* **PROVIDED ENTRIES**:
□ □ □ □ □ □ □
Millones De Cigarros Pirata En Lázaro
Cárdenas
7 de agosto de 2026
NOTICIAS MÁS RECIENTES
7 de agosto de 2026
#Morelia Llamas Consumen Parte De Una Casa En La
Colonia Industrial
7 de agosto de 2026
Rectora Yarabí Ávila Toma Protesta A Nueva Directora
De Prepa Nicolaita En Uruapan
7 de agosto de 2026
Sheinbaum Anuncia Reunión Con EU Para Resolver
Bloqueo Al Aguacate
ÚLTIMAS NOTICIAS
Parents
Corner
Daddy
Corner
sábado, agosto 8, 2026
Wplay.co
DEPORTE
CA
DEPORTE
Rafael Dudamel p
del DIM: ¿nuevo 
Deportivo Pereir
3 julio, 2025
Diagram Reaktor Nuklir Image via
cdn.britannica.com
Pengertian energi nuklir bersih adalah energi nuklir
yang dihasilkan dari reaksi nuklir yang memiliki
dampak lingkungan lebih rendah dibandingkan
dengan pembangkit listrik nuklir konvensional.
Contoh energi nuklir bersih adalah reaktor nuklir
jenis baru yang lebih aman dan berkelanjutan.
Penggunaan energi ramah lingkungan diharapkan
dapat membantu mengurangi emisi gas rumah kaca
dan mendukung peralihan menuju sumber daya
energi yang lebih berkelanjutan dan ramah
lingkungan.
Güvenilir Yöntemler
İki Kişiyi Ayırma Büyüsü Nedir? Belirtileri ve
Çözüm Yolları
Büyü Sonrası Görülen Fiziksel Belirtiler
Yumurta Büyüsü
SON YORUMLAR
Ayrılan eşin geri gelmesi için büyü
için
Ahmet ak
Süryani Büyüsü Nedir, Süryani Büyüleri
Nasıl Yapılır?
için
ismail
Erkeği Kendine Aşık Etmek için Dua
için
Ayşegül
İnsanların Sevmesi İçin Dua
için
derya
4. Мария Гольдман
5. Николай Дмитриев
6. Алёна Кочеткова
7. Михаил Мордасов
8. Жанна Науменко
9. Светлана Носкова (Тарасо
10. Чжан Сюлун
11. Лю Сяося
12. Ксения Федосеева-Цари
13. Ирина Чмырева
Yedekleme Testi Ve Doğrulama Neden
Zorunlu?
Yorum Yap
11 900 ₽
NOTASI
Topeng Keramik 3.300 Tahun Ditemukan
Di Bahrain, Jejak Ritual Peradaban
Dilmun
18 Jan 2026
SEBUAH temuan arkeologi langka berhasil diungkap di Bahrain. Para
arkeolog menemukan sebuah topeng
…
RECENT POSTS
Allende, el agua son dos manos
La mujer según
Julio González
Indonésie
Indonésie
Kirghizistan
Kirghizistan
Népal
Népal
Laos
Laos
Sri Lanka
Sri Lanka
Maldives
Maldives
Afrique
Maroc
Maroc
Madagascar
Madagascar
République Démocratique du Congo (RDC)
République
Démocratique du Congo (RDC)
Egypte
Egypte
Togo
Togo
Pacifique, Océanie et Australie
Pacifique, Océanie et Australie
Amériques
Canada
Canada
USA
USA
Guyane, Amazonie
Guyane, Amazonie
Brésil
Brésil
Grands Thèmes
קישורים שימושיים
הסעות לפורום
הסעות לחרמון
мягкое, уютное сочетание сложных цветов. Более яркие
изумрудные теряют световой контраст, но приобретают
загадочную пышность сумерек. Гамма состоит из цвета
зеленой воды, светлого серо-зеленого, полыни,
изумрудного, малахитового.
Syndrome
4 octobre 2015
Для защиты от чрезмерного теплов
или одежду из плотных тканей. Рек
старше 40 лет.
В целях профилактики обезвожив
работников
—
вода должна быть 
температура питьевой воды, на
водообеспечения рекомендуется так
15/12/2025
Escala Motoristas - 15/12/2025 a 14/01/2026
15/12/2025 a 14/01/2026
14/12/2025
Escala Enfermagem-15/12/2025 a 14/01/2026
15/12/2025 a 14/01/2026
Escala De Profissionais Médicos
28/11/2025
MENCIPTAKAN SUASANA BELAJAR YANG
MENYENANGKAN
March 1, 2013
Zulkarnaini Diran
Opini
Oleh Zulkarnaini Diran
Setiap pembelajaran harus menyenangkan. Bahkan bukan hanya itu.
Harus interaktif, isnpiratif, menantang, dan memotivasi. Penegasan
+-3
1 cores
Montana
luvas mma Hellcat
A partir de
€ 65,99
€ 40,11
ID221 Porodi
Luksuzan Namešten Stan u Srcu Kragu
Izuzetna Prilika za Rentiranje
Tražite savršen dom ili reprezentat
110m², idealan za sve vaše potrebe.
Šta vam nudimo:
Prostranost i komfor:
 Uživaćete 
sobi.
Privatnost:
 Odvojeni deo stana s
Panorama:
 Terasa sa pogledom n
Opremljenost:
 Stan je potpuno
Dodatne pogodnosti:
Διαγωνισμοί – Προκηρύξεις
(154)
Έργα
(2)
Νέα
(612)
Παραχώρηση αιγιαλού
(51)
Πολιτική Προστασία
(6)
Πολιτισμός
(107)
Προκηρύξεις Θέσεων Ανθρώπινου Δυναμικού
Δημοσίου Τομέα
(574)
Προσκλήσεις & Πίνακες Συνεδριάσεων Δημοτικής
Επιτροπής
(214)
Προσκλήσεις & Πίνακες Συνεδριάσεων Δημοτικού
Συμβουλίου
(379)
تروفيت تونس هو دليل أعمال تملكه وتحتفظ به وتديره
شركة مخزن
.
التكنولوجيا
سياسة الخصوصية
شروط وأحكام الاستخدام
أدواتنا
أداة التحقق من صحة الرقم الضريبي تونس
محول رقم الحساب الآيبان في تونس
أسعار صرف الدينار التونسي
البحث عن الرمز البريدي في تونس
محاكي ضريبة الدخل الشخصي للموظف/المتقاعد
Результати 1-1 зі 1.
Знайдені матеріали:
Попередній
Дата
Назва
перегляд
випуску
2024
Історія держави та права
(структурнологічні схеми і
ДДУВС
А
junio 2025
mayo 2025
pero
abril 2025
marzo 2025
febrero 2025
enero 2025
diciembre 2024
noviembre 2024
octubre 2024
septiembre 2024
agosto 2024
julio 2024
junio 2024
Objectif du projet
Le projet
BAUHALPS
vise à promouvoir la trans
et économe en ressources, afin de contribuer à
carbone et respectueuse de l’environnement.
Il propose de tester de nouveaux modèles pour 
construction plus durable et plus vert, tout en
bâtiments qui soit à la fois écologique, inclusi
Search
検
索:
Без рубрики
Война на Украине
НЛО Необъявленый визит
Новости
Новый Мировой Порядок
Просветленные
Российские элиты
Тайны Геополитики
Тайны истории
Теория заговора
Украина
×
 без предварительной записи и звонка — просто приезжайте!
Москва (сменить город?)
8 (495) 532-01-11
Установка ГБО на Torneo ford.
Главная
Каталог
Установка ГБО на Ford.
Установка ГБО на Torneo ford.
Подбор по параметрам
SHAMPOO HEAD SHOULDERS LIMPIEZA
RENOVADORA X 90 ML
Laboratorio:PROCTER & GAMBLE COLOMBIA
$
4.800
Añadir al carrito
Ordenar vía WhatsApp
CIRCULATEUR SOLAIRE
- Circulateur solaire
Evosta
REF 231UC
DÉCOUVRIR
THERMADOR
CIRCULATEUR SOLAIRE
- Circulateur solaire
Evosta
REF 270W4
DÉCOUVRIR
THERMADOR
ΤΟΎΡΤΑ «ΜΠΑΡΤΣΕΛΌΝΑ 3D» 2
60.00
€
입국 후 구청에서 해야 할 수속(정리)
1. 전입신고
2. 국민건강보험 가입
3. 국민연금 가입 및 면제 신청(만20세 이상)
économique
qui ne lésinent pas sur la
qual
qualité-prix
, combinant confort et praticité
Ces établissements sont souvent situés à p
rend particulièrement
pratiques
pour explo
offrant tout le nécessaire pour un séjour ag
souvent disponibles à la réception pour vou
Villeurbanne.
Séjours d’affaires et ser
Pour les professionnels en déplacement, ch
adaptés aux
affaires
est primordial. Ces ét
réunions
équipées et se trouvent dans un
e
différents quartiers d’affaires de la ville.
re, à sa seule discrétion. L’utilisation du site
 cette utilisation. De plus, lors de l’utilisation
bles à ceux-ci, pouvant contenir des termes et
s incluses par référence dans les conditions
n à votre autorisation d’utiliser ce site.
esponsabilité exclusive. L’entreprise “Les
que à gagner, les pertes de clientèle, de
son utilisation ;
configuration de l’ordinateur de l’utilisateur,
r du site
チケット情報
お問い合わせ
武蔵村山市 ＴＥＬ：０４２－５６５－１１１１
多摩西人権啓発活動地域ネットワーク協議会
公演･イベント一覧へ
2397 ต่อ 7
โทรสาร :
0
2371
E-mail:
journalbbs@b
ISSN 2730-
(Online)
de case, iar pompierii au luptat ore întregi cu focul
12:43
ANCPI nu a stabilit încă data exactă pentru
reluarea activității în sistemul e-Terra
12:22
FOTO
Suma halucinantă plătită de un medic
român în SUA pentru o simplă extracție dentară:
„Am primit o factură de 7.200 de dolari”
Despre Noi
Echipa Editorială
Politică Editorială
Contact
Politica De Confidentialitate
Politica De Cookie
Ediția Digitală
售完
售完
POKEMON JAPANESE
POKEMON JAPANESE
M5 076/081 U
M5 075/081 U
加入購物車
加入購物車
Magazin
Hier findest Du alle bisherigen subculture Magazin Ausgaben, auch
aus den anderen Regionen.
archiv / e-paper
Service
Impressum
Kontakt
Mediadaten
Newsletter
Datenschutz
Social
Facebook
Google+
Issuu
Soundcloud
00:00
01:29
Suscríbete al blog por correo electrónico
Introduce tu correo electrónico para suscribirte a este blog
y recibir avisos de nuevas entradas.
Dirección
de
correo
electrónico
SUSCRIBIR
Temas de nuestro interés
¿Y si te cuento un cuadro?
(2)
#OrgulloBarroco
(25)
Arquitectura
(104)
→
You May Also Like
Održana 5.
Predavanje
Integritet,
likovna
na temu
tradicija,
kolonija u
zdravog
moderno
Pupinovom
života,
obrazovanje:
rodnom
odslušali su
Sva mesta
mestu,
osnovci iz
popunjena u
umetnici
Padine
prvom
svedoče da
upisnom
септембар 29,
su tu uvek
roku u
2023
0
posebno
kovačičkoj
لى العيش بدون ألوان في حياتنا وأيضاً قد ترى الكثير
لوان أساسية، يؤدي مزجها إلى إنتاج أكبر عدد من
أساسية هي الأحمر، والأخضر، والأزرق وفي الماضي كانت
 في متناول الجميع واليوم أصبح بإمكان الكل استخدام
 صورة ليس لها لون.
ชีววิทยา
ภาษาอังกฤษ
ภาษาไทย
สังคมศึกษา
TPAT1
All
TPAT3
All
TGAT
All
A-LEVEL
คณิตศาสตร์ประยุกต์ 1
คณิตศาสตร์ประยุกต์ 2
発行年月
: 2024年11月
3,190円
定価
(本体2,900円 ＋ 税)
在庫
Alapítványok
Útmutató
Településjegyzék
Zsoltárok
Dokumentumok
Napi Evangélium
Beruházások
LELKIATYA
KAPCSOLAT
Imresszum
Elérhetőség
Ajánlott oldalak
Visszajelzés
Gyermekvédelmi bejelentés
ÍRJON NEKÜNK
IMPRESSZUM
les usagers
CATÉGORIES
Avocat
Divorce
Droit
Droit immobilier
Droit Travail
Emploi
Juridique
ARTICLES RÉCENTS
□ □ □ □ □ □ □
* **YOUR INSTRUCTIONS**: What you return should be the lines from the beginning of the records through the one that contains "dampak lingkungan lebih rendah dibandingkan", repeated exactly and with no additions.

* **WORKED SOLUTION**:
Millones De Cigarros Pirata En Lázaro
Cárdenas
7 de agosto de 2026
NOTICIAS MÁS RECIENTES
7 de agosto de 2026
#Morelia Llamas Consumen Parte De Una Casa En La
Colonia Industrial
7 de agosto de 2026
Rectora Yarabí Ávila Toma Protesta A Nueva Directora
De Prepa Nicolaita En Uruapan
7 de agosto de 2026
Sheinbaum Anuncia Reunión Con EU Para Resolver
Bloqueo Al Aguacate
ÚLTIMAS NOTICIAS
Parents
Corner
Daddy
Corner
sábado, agosto 8, 2026
Wplay.co
DEPORTE
CA
DEPORTE
Rafael Dudamel p
del DIM: ¿nuevo 
Deportivo Pereir
3 julio, 2025
Diagram Reaktor Nuklir Image via
cdn.britannica.com
Pengertian energi nuklir bersih adalah energi nuklir
yang dihasilkan dari reaksi nuklir yang memiliki
dampak lingkungan lebih rendah dibandingkan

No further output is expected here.